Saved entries
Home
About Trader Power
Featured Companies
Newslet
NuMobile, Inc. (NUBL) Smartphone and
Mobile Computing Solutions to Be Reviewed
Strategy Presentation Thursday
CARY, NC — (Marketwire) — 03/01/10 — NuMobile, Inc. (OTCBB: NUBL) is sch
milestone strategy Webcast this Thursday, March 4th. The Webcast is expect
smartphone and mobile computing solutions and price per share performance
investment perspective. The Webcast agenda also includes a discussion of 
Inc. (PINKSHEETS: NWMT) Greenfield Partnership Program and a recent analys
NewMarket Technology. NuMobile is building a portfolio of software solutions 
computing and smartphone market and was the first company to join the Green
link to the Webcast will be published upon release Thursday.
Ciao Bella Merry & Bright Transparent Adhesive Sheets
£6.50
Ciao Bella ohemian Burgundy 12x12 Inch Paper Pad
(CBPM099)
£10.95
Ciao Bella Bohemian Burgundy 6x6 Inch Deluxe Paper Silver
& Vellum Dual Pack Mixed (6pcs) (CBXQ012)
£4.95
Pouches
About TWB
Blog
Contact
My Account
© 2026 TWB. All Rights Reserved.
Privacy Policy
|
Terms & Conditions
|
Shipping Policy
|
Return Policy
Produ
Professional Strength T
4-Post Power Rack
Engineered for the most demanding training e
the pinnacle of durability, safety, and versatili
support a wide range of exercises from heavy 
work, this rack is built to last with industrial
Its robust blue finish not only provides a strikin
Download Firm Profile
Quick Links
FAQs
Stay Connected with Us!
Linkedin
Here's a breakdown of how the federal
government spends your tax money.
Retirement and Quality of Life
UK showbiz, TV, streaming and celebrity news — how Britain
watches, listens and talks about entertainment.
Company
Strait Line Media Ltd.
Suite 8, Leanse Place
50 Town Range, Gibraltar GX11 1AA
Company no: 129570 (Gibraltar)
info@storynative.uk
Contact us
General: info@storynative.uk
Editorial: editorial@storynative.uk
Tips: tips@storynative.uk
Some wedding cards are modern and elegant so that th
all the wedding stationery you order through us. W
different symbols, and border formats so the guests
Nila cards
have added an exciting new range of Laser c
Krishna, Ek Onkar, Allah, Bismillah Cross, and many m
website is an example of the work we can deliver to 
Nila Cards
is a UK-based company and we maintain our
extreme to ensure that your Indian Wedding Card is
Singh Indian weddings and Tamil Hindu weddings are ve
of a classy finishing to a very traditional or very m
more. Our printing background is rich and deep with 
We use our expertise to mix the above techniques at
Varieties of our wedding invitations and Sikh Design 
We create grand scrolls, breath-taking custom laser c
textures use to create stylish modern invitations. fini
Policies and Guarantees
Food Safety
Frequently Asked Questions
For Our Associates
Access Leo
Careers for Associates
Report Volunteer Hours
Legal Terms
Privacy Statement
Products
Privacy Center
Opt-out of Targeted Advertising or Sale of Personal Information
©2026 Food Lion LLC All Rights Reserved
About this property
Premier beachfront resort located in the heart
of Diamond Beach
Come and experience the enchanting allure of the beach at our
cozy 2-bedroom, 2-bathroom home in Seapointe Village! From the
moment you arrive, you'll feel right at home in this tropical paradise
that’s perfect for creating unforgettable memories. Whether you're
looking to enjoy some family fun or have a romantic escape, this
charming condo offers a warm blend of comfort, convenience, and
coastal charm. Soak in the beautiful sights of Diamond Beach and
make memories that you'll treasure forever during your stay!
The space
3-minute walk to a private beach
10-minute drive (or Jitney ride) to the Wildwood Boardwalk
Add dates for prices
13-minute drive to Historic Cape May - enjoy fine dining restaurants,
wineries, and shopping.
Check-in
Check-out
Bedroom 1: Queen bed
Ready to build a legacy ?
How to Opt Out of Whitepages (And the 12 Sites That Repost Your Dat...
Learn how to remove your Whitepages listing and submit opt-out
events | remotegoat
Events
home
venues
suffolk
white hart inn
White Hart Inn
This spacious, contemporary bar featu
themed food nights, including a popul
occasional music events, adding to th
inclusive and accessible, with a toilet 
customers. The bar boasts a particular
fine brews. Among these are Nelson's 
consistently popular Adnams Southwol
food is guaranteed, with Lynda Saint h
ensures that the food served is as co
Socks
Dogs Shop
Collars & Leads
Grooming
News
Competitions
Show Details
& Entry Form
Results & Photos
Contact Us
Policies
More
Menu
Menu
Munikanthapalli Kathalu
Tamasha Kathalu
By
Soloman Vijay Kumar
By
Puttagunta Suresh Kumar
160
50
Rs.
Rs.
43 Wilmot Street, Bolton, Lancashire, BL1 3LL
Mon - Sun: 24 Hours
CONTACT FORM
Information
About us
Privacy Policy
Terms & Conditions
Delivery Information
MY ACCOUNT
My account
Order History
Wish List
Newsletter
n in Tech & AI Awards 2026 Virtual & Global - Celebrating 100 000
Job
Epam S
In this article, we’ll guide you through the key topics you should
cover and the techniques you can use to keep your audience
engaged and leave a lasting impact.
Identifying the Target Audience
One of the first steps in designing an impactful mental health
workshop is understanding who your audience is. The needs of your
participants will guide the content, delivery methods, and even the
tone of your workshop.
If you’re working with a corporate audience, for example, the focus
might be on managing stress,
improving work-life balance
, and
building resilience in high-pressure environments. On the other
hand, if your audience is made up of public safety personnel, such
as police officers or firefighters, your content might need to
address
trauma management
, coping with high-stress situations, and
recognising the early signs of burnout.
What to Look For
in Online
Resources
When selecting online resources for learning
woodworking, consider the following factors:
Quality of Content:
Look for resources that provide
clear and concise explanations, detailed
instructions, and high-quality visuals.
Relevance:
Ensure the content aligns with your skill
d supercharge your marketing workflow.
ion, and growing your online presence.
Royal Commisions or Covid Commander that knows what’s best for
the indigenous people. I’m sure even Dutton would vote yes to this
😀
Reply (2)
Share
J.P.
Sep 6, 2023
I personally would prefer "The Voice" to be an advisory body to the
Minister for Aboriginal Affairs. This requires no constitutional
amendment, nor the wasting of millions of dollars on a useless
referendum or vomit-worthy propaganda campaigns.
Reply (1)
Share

WHAT THE TASK ASKS> Repeat each line of the data exactly as it appears above.

FINISHED EXERCISE>
Home
About Trader Power
Featured Companies
Newslet
NuMobile, Inc. (NUBL) Smartphone and
Mobile Computing Solutions to Be Reviewed
Strategy Presentation Thursday
CARY, NC — (Marketwire) — 03/01/10 — NuMobile, Inc. (OTCBB: NUBL) is sch
milestone strategy Webcast this Thursday, March 4th. The Webcast is expect
smartphone and mobile computing solutions and price per share performance
investment perspective. The Webcast agenda also includes a discussion of 
Inc. (PINKSHEETS: NWMT) Greenfield Partnership Program and a recent analys
NewMarket Technology. NuMobile is building a portfolio of software solutions 
computing and smartphone market and was the first company to join the Green
link to the Webcast will be published upon release Thursday.
Ciao Bella Merry & Bright Transparent Adhesive Sheets
£6.50
Ciao Bella ohemian Burgundy 12x12 Inch Paper Pad
(CBPM099)
£10.95
Ciao Bella Bohemian Burgundy 6x6 Inch Deluxe Paper Silver
& Vellum Dual Pack Mixed (6pcs) (CBXQ012)
£4.95
Pouches
About TWB
Blog
Contact
My Account
© 2026 TWB. All Rights Reserved.
Privacy Policy
|
Terms & Conditions
|
Shipping Policy
|
Return Policy
Produ
Professional Strength T
4-Post Power Rack
Engineered for the most demanding training e
the pinnacle of durability, safety, and versatili
support a wide range of exercises from heavy 
work, this rack is built to last with industrial
Its robust blue finish not only provides a strikin
Download Firm Profile
Quick Links
FAQs
Stay Connected with Us!
Linkedin
Here's a breakdown of how the federal
government spends your tax money.
Retirement and Quality of Life
UK showbiz, TV, streaming and celebrity news — how Britain
watches, listens and talks about entertainment.
Company
Strait Line Media Ltd.
Suite 8, Leanse Place
50 Town Range, Gibraltar GX11 1AA
Company no: 129570 (Gibraltar)
info@storynative.uk
Contact us
General: info@storynative.uk
Editorial: editorial@storynative.uk
Tips: tips@storynative.uk
Some wedding cards are modern and elegant so that th
all the wedding stationery you order through us. W
different symbols, and border formats so the guests
Nila cards
have added an exciting new range of Laser c
Krishna, Ek Onkar, Allah, Bismillah Cross, and many m
website is an example of the work we can deliver to 
Nila Cards
is a UK-based company and we maintain our
extreme to ensure that your Indian Wedding Card is
Singh Indian weddings and Tamil Hindu weddings are ve
of a classy finishing to a very traditional or very m
more. Our printing background is rich and deep with 
We use our expertise to mix the above techniques at
Varieties of our wedding invitations and Sikh Design 
We create grand scrolls, breath-taking custom laser c
textures use to create stylish modern invitations. fini
Policies and Guarantees
Food Safety
Frequently Asked Questions
For Our Associates
Access Leo
Careers for Associates
Report Volunteer Hours
Legal Terms
Privacy Statement
Products
Privacy Center
Opt-out of Targeted Advertising or Sale of Personal Information
©2026 Food Lion LLC All Rights Reserved
About this property
Premier beachfront resort located in the heart
of Diamond Beach
Come and experience the enchanting allure of the beach at our
cozy 2-bedroom, 2-bathroom home in Seapointe Village! From the
moment you arrive, you'll feel right at home in this tropical paradise
that’s perfect for creating unforgettable memories. Whether you're
looking to enjoy some family fun or have a romantic escape, this
charming condo offers a warm blend of comfort, convenience, and
coastal charm. Soak in the beautiful sights of Diamond Beach and
make memories that you'll treasure forever during your stay!
The space
3-minute walk to a private beach
10-minute drive (or Jitney ride) to the Wildwood Boardwalk
Add dates for prices
13-minute drive to Historic Cape May - enjoy fine dining restaurants,
wineries, and shopping.
Check-in
Check-out
Bedroom 1: Queen bed
Ready to build a legacy ?
How to Opt Out of Whitepages (And the 12 Sites That Repost Your Dat...
Learn how to remove your Whitepages listing and submit opt-out
events | remotegoat
Events
home
venues
suffolk
white hart inn
White Hart Inn
This spacious, contemporary bar featu
themed food nights, including a popul
occasional music events, adding to th
inclusive and accessible, with a toilet 
customers. The bar boasts a particular
fine brews. Among these are Nelson's 
consistently popular Adnams Southwol
food is guaranteed, with Lynda Saint h
ensures that the food served is as co
Socks
Dogs Shop
Collars & Leads
Grooming
News
Competitions
Show Details
& Entry Form
Results & Photos
Contact Us
Policies
More
Menu
Menu
Munikanthapalli Kathalu
Tamasha Kathalu
By
Soloman Vijay Kumar
By
Puttagunta Suresh Kumar
160
50
Rs.
Rs.
43 Wilmot Street, Bolton, Lancashire, BL1 3LL
Mon - Sun: 24 Hours
CONTACT FORM
Information
About us
Privacy Policy
Terms & Conditions
Delivery Information
MY ACCOUNT
My account
Order History
Wish List
Newsletter
n in Tech & AI Awards 2026 Virtual & Global - Celebrating 100 000
Job
Epam S
In this article, we’ll guide you through the key topics you should
cover and the techniques you can use to keep your audience
engaged and leave a lasting impact.
Identifying the Target Audience
One of the first steps in designing an impactful mental health
workshop is understanding who your audience is. The needs of your
participants will guide the content, delivery methods, and even the
tone of your workshop.
If you’re working with a corporate audience, for example, the focus
might be on managing stress,
improving work-life balance
, and
building resilience in high-pressure environments. On the other
hand, if your audience is made up of public safety personnel, such
as police officers or firefighters, your content might need to
address
trauma management
, coping with high-stress situations, and
recognising the early signs of burnout.
What to Look For
in Online
Resources
When selecting online resources for learning
woodworking, consider the following factors:
Quality of Content:
Look for resources that provide
clear and concise explanations, detailed
instructions, and high-quality visuals.
Relevance:
Ensure the content aligns with your skill
d supercharge your marketing workflow.
ion, and growing your online presence.
Royal Commisions or Covid Commander that knows what’s best for
the indigenous people. I’m sure even Dutton would vote yes to this
😀
Reply (2)
Share
J.P.
Sep 6, 2023
I personally would prefer "The Voice" to be an advisory body to the
Minister for Aboriginal Affairs. This requires no constitutional
amendment, nor the wasting of millions of dollars on a useless
referendum or vomit-worthy propaganda campaigns.
Reply (1)
Share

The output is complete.